I presume that good looks are not what decides policy in Britain. The Minister has his share of them. I would suggest to the Minister that the way to approach the whole problem is not from a distance. I have always believed there is nothing to beat talking across a table and discussing a difficulty with people rather than by pen and paper, quoting this regulation and that regulation, quoting a Papal encyclical on TV and so on.

And that Minister's speech or the other Minister's speech?

If the Minister present wishes, he has a wonderful opportunity available, if he takes it, in this particular arena where there is complete disorganisation. I believe the workers will have more respect for him for doing this than they have for the pseudo leaders at the present time. I suggest to the Minister that at this stage instead of accepting in toto the statements and answers made by the Department of Posts and Telegraphs to the charges which this Association has made against it, the Minister should, in his capacity as personnel officer, say: “I am going to intervene, or I am going to ask my officers to intervene and see if something possibly can be done inside the Post Office”. Under the law the Minister's Department has the right to intervene in the Department of Posts and Telegraphs and the only reason they do not is because they fear it would embarrass his colleague in the other Department. That is the only reason that prevents the Minister for Labour from utilising his skilled personnel to improve labour relations and workers' conditions in the Post Office.
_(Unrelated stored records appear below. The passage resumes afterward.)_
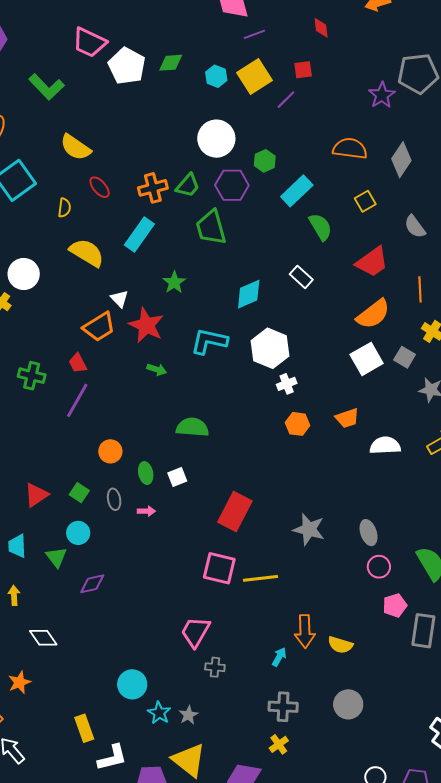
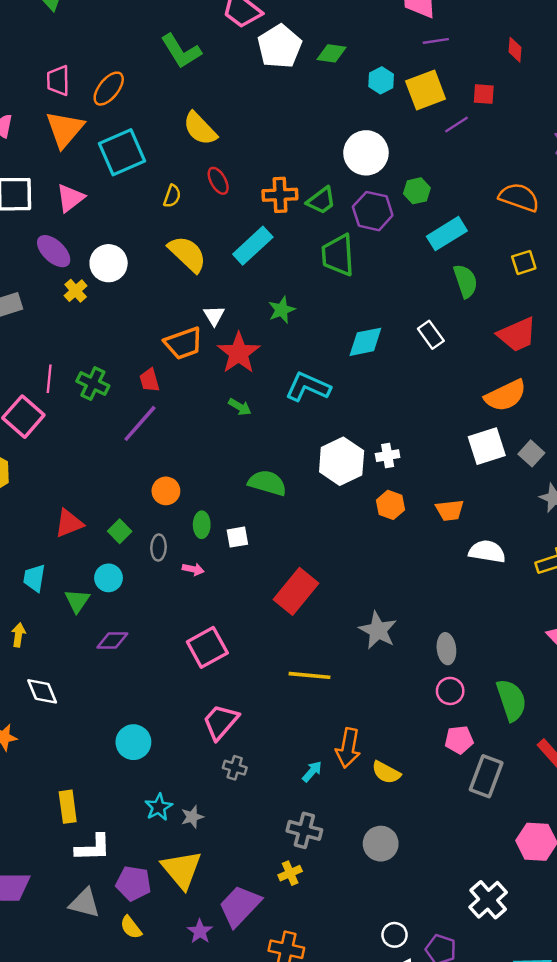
white hexagon: (270, 348) -> (342, 461), moved
pink square: (219, 568) -> (207, 647), moved, turned 36
cyan circle: (132, 684) -> (133, 742), moved

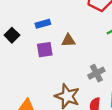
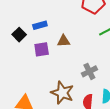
black square: (12, 35) -> (19, 35), moved

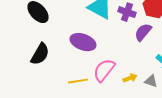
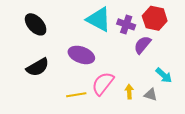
black semicircle: (40, 54) -> (38, 67), turned 30
yellow arrow: (130, 78) -> (129, 92), turned -72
I want to measure my words very carefully, but I suggest to the Minister at this stage that it would be advisable for him to intervene. Every effort that can be made is being made in the Post Office to create a feeling of mutual respect, to get over this bitterness to which Senator Murphy referred, which undoubtedly exists when there is a question of disputes between unions.

Fragmentation of unions.

That is something to be deplored, but what I think is worse is where you have a Minister exploit that situation and go out of his way to make a division between workers and then sit back and create more mischief and that is what the Minister for Posts and Telegraphs has done. I would say to the Minister: "You have the power to intervene, you have a duty where there are two cases stated and where there is a doubt in your mind to come in as an independent investigator and see that justice is done".

Finally, I would ask the Minister to use his position to put forward to the Government something that might help in the immediate future to ease the tension which is now growing very rapidly and that is to set up a commission—something on the same lines as the Quinn Tribunal in the clerical grades—to examine the working conditions and pay in the Post Office.

I believe that if the Government would agree to it it would ease much of the tension and clarify the air for the general public, for the Members of this House and for the community as a whole. This is not too much to ask of the Minister. My feeling is that I have a regard for the Minister. He wants to do what is right and I hope that he will take my comments in a constructive way. I do not want to see any further bitterness in the Post Office or in the Civil Service. Anything that I can do at this stage to ease that position, so far as my personal position is concerned, I will do it.

Does the Senator accept majority rule?

Motion, by leave, withdrawn.
The Seanad adjourned at 8.50 p.m.sine die.